• Task directions:
Before copying, set the pictures aside; then repeat every line below verbatim.

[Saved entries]

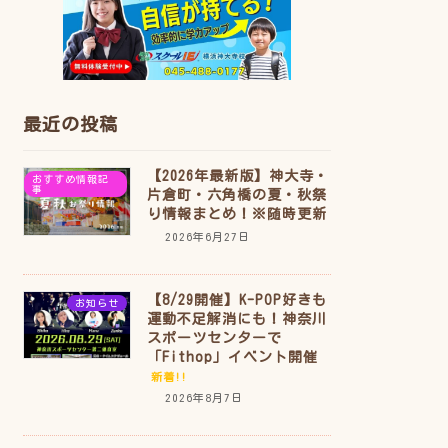
最近の投稿
【2026年最新版】神大寺・
おすすめ情報記
事
片倉町・六角橋の夏・秋祭
り情報まとめ！※随時更新
2026年6月27日
【8/29開催】K-POP好きも
お知らせ
運動不足解消にも！神奈川
スポーツセンターで
「Fithop」イベント開催
新着!!
2026年8月7日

• Answer box:
最近の投稿
【2026年最新版】神大寺・
おすすめ情報記
事
片倉町・六角橋の夏・秋祭
り情報まとめ！※随時更新
2026年6月27日
【8/29開催】K-POP好きも
お知らせ
運動不足解消にも！神奈川
スポーツセンターで
「Fithop」イベント開催
新着!!
2026年8月7日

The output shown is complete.